Rome: le Saint-Siège «examine» la demande de réouverture du dossier «Tornay»

Le Vatican juge les propos des avocats «inacceptables»

Rome, 7 juillet 2002 (APIC) Le Saint-Siège a annoncé dans la soirée du 5 juillet que la demande des avocats français Jacques Vergès et Luc Brossollet de réouvrir le dossier de l’affaire Tornay «est actuellement à l’examen». Réagissant après une conférence de presse donnée par les deux avocats français «pour faire pression sur le pape», le Saint-Siège a par ailleurs qualifié leurs déclarations d’»offensives» et d’»inacceptables».

Le 4 mai 1998, selon la version officielle du Vatican, le caporal Cédric Tornay, de la garde suisse, a assassiné son colonel, Aloïs Estermann, ainsi que l’épouse de ce dernier, Gladys, avant de retourner l’arme contre lui dans «un excès de folie». Depuis plus d’un an, les avocats de la mère du garde, Muguette Baudat, demandent la réouverture du dossier et de l’enquête.

Durant leur conférence de presse, tenue dans la salle des journalistes étrangers de Rome dans le but «de faire pression sur le pape», Jacques Vergès et Luc Brossollet ont présenté leur thèse selon laquelle Cédric Tornay ne s’est pas suicidé mais a été victime d’un complot.

A l’issue de leurs déclarations, le vice-directeur de la salle de presse du Vatican, le Père Ciro Benedettini, a publié un communiqué dans lequel il affirme que la demande de réouverture du dossier a été «transmise» au tribunal du Vatican et qu’elle est actuellement «à l’étude».
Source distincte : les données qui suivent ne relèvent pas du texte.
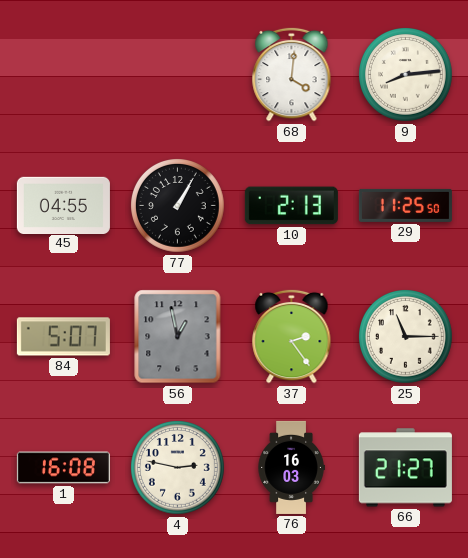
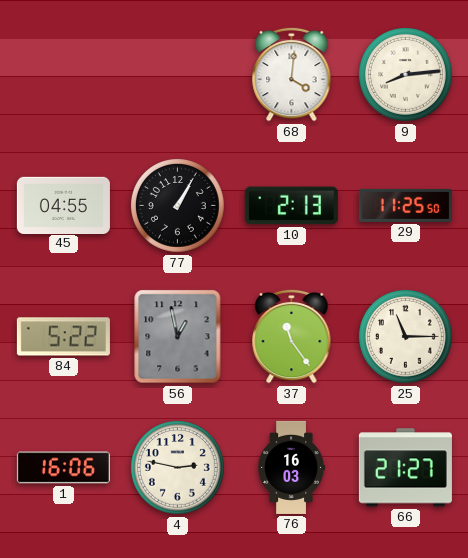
84: 5:07 -> 5:22
37: 2:24 -> 11:24
1: 16:08 -> 16:06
Par ailleurs, ajoute le document publié une heure après la conférence de presse, «les déclarations offensives contre le Saint-Siège, l’Etat du Vatican et ses organismes judiciaires sont tout à fait inacceptables, au- delà du fait qu’elles sont privées de fondement».

Résultat d’enquête qualifié de «propagande»
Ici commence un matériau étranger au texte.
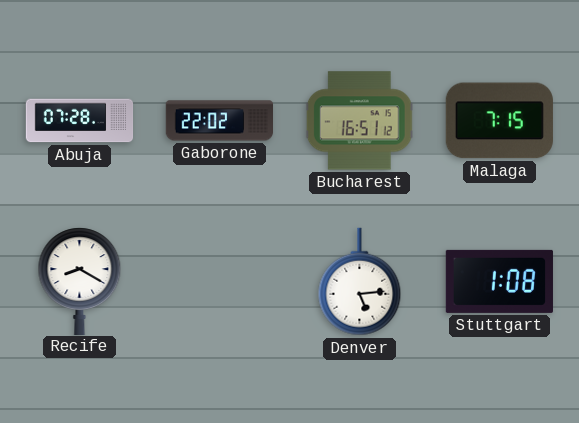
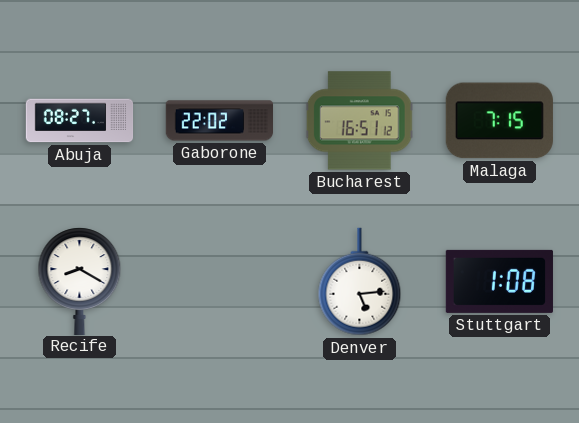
Abuja: 07:28 -> 08:27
Devant une cinquantaine de journalistes, Maître Brossollet avait qualifié le Vatican de «société primaire allant jusqu’à éliminer ses propres gardes». «Une justice n’est respectable qu’à partir du moment où ses décisions sont motivées», avait-il ajouté, précisant que même si un résultat d’enquête a été publié ­ en février 1999 -, il s’agit de «propagande» à partir de la «sélection de faits révélés».
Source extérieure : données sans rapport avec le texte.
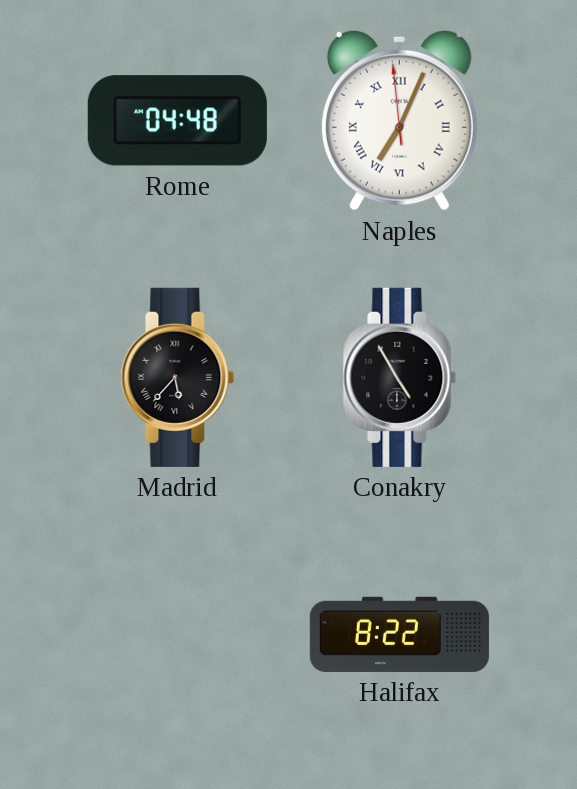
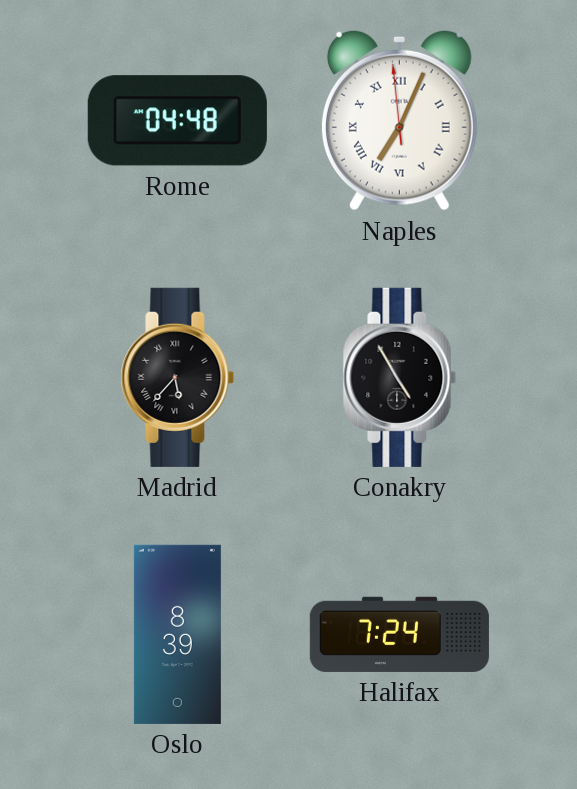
Oslo: none -> 8:39
Halifax: 8:22 -> 7:24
Pour la mère du caporal Tornay, interrogée lors de la conférence de presse, son fils a été la victime «d’une mise en scène orchestrée pour éliminer le commandant». «Au début j’étais persuadée de la culpabilité de mon fils, mais peu à peu, j’ai eu des doutes», a-t-elle affirmée.

Contestations dans les résultats de l’enquête

Les principaux points du résultat de l’enquête vaticane auxquels les avocats disent ne pas croire, sont la position de la tête au moment du geste fatal et la lettre «présumée» que le caporal aurait écrite à sa mère juste avant de mourir (une fausse selon eux), la personnalité «soi-disant dérangée» de celui-ci et certains éléments contradictoires dans l’autopsie du corps. Selon l’autopsie vaticane, Cédric Tornay avait la tête penchée en avant pour se donner la mort. L’autopsie faite en Suisse révèle scientifiquement le contraire, à savoir que le Garde suisse avait la tête penchée en arrière. (apic/imedia/bb)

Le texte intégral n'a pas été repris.